Se transborda é porque foi a mais. E cabe aos pais serem os fiscais de todo o processo. Para muitos adultos, é uma tarefa a mais nesse já tão tumultuado e tenso momento da nova era. Home office, orçamento apertado, empregos pouco disponíveis e… filhos que caminham para um complicado processo em que estão se tornando reféns de um dispositivo que pode trazer ideias também sequestradoras.

O tempo exagerado nas telas e na absurda velocidade da internet pode fazer com que jovens e crianças percam a “habilidade de reter informações”, adverte Cristiano Nabuco.

“Isso faz com que elas percam a capacidade de associacionismo. Ficam mais ‘rasas’ , a primeira capacidade sacrificada é a criatividade…. Se a informação não for rápida, fracionada e telegrafada, não desperta interesse e, com isso, cria-se um nivelamento bem negativo.”

Qual a solução? Não há uma única, há várias. Há que se levar em conta a singularidade de cada caso.
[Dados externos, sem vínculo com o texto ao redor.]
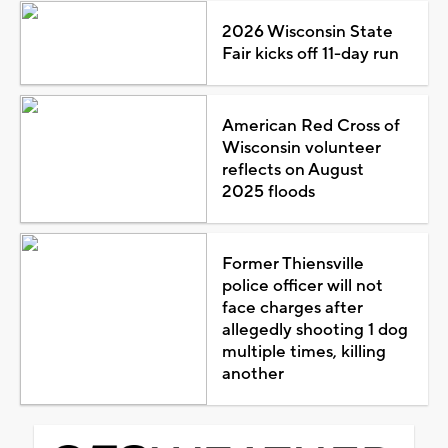
2026 Wisconsin State
Fair kicks off 11-day run
American Red Cross of
Wisconsin volunteer
reflects on August
2025 floods
Former Thiensville
police officer will not
face charges after
allegedly shooting 1 dog
multiple times, killing
another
Quando possível, é importante oferecer outras possíveis possibilidades de entretenimento, ao ar livre, para livrar jovens e crianças do jugo das telas. Mas um detalhe foi lembrado pelos especialistas que ajudaram a formar o pensamento da reportagem, e este não pode ser esquecido: o exemplo.

Isso quer dizer o seguinte: pais que, eles próprios, não conseguem se livrar de telas – quer seja por conta do trabalho ou não – precisam perceber que, agindo assim, podem mandar uma mensagem equívoca para os filhos.